Others face a diagnosis of multicentric disease, where multiple tumors have formed independently in the breast. Standard radiation treatment is not tailored to the number of tumors found in the breast, so patients with multifocal or multicentric disease do not receive radiation after mastectomy and if they undergo lumpectomy, they receive the same dose and extent as patients presenting with a single mass.
Though previous researchers have analyzed data on patients with this type of breast cancer, “there has never been any good consensus on whether or not having multifocal or multicentric breast cancer leads to higher recurrence rates, or whether there’s any difference in survival,” says Tiffany Tam, MD, an attending physician in the Radiation Oncology Department at Fox Chase Cancer Center, who will present new findings about this on October 30 at the American Society for Radiation Oncology’s 54th Annual Meeting.
Tam led a team of Fox Chase physicians in a retrospective study designed to investigate those differences in outcomes.

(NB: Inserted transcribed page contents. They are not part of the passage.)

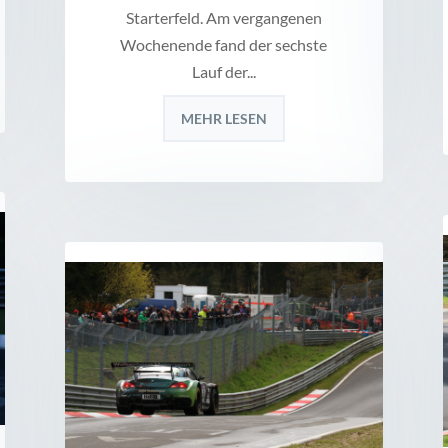
Starterfeld. Am vergangenen
Wochenende fand der sechste
Lauf der...
MEHR LESEN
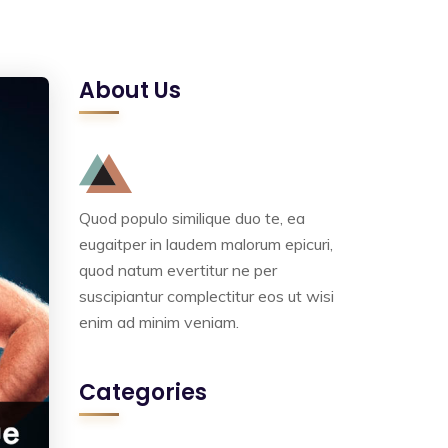
About Us
Quod populo similique duo te, ea
eugaitper in laudem malorum epicuri,
quod natum evertitur ne per
suscipiantur complectitur eos ut wisi
enim ad minim veniam.
Categories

They found no statistically significant difference in overall survival or distant recurrence, where the cancer spreads to other organs or tissues. However, local recurrence—having cancer return to the same area from which it was surgically removed—occurred more than 2.5 times more often among patients with multifocal/multicentric disease, compared to patients with a single tumor.
Tam and her colleagues analyzed the medical records of 112 women who were treated for multifocal or multicentric breast cancer at Fox Chase between 1983 and 2010. They compared outcomes data from those patients with data from 263 women treated for unifocal disease during the same period. Patients from the two groups were matched by age, gender, and stage at diagnosis. The researchers incorporated data on hormone-receptor status, type of surgery, age, grade, stage, and other therapies into their analyses. Males, patients with ductal carcinoma in situ (DCIS) and metastatic disease were all excluded from the study.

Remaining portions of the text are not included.